The more I read, test and learn about on-demand BI every week, the more surprised I am to realize how many players there are on the market. And this isn’t even just a small & medium size (SMB) market anymore as I originally assumed. There’s a whole slew of on-demand BI companies out there targeting serious size enterprises with giga and terabyte size warehouses.
It seems one of the main arguments against the performance (latency) issues for BaaS is that the penalty is imposed only once at load time. In other words, yes it’s time-consuming and fairly slow to upload warehouse data (sometimes up to weeks) due to current network and pipeline bandwidth, but it’s something that is done only once and subsequent pushes are essentially incremental and consequently much quicker. I guess I can buy that argument provided the “done once” endeavor is resilient enough to resist catastrophic errors. For example, I better be able to just pick up and continue where I left off if I spent 9 of 10 days waiting for my upload to finish before my network connection dropped or my server exploded.
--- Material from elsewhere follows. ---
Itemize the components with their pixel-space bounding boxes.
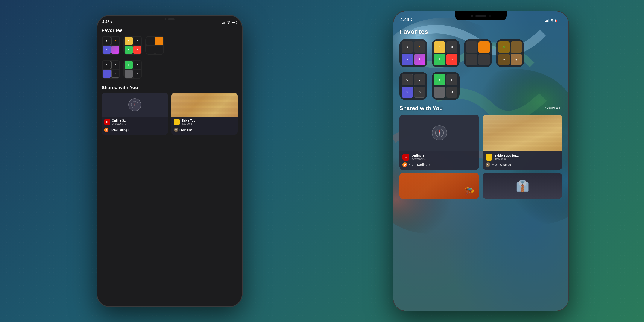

But even the “big guys” are dipping toes in the SaaS pool lately. As this article points out, SAS is investing in the cloud big time.
Vertica seems to have tacked from an “appliance” model to a hosted or cloud-based one (Vertica for the Cloud) as evidenced in their latest webinar as well, The Cloud and the Future of DBMSs in which they pretty much repeat their usual marketing litany.
Kognitio, who claims to have put the “D” in DaaS, just announced a cloud deal with Kelkoo.com, "Europe’s largest e-commerce website after Amazon and eBay”. They also have a cloud-based DaaS implementation with British Telecom (BT), who is about to lay off 10,000 people incidentally. Kognitio has been one of the most cloud-aggressive companies out there.
And of course behemoth Microsoft is breathing down everyone’s neck (discretely at the moment) via things like www.sqlserverdatamining.com/cloud and the entire Madison and Azure platforms.
Pretty much all the big players have some sort of stake in the “cloud” one way or another. No one wants to be left out, just in case. But even beyond these well-known players you also have folks like these here, some of which address specific analytical niches:
www.deciphertech.com – sales analytics with Salesforce.com
www.hostanalytics.com – financial analytics (budgeting/revenue planning) niche. I initially thought these guys might be connected to www.i-lluminate.com by the nature of the audio on their website.
www.adaptiveplanning.com - Budgeting, forecasting and reporting analytics.
www.quantivo.com – Customer behavior analytics.
www.1010data.com - I believe they use tenbase on the backend, are columnar in architecture and have an ODBC as well as an Excel plug-in connector.
www.shsna.com/ Nutricia North America (owned by Danon) makes baby food and now also runs Pentaho over MySQL in the EC2 cloud for its internal BI needs as described here.
www.kpiweb.com – Some French startup focusing on (I’m willing to bet) KPI metrics.
www.limtree.com – Another French startup. In fact, just a QlikView integrator.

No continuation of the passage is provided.